Why is WordPress.com squeezing its free users?

Automattic seems to be stuck between its blogging past and its web-hosting future.

Website with Wordpress logo and globe

Update, April 6: Automattic published a blog post the day after I wrote this article in which it increased storage for free users from 500 MB to 1 GB and stated that it will not be limiting “visits” or traffic on WordPress.com sites. I’ve updated the relevant pieces of the article below to reflect those changes.

This week, WordPress.com released new pricing for its blogging and web-building solution – and, unfortunately, sparked outcry from community members who felt the new structure unfairly squeezed free users into upgrading to the $15/month plan.

The most prominent post was a teardown of the new pricing model that became popular on Hacker News and prompted a public response from WordPress.com CEO Dave Martin.

As a for-profit company, WordPress.com is of course free to change their prices as they see fit. However, I think the company’s challenges around their new pricing structure highlight a bigger concern. The company’s business model has not aged well, and it’s now stuck between two worlds: is it a free content distribution platform like Facebook and Medium, or is it a website builder like Squarespace and Wix?

This matters not just for Automattic, the company that owns WordPress.com, but also for the community as a whole. A huge portion of the WordPress open-source ecosystem is funded by Automattic (via employees who are “sponsored” to do community work as well as direct donations to the WordPress Foundation), which means financial problems for WordPress.com would have ripple effects throughout the entire open-source world.

With that as our context, let’s see if we can figure out where WordPress.com is headed with their new pricing changes.

Squeezing free users by reducing storage

The most telling change in WordPress.com pricing is that the company has reduced the amount of storage it provides to free users to one-sixth of its previous offering, from 3 GB to 500 MB one-third of its previous offering, from 3 GB to 1 GB (see the note at the top of this article – Automattic increased storage from 500 MB to 1 GB the day after we published this post). There’s also talk of limiting free sites to a certain number of “visits,” which is reminiscent of WP Engine’s web-hosting business model. (The day after publication, Automattic said it would not follow through with its idea of limiting “visits” on WordPress.com sites.)
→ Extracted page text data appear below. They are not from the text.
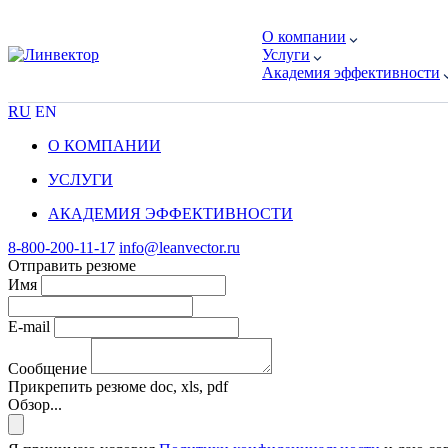
О компании
Услуги
Академия эффективности
RU
EN
О КОМПАНИИ
УСЛУГИ
АКАДЕМИЯ ЭФФЕКТИВНОСТИ
8-800-200-11-17
info@leanvector.ru
Отправить резюме
Имя
E-mail
Сообщение
Прикрепить резюме
doc, xls, pdf
Обзор...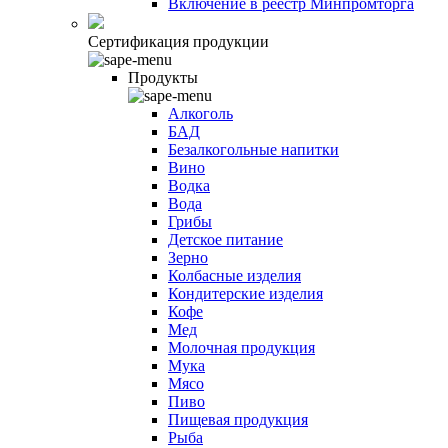
Включение в реестр Минпромторга
Сертификация продукции
Продукты
Алкоголь
БАД
Безалкогольные напитки
Вино
Водка
Вода
Грибы
Детское питание
Зерно
Колбасные изделия
Кондитерские изделия
Кофе
Мед
Молочная продукция
Мука
Мясо
Пиво
Пищевая продукция
Рыба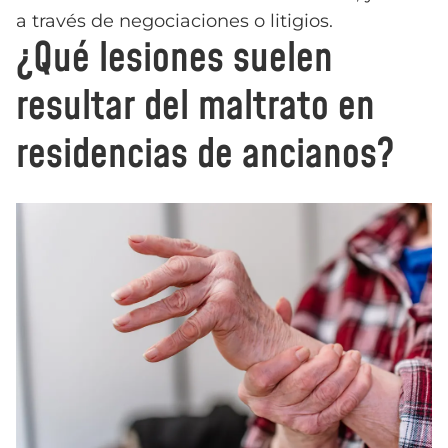
a través de negociaciones o litigios.
¿Qué lesiones suelen
resultar del maltrato en
residencias de ancianos?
To me, this says that the company has decided to deprioritize its free users and move away from its attempts to monetize those users directly. They view free users as loss leaders and want them to eventually upgrade to the $15/month plan. By contrast, Google offers 15 GB of free storage to its Gmail/Drive users for free, and Substack, Medium, Facebook and Twitter effectively offer infinite free storage for someone who wants to post interesting things online. These other companies do not view free users as loss leaders; they have business models that specifically encourage people to use their service for free so that they can build a network (Facebook, Twitter) or increase the number of touch points with their brand (Google) or eventually take a commission off writers’ future revenue (Substack, Medium).

We take a similar approach with WP Wallet and MasterWP. We love our free users because they share our brands with others, they may directly purchase our courses or themes (or even become clients), and lots of companies happily pay us to advertise to them. A small percentage of agency owners and power users will upgrade to WP Wallet PRO, but even without that possibility it would still make sense for us to cultivate our free audience.

WordPress.com does not appear to see itself as a peer of those big companies that seek to build a large free audience. By limiting storage, it is effectively telling people that it would like them to pay up once their blogs reach a certain size. This makes sense from a certain perspective – storage and traffic are the things that cost money, whereas the textual posts themselves have minimal marginal costs – but it also cuts off a variety of ways that WordPress.com could monetize free users without charging them directly.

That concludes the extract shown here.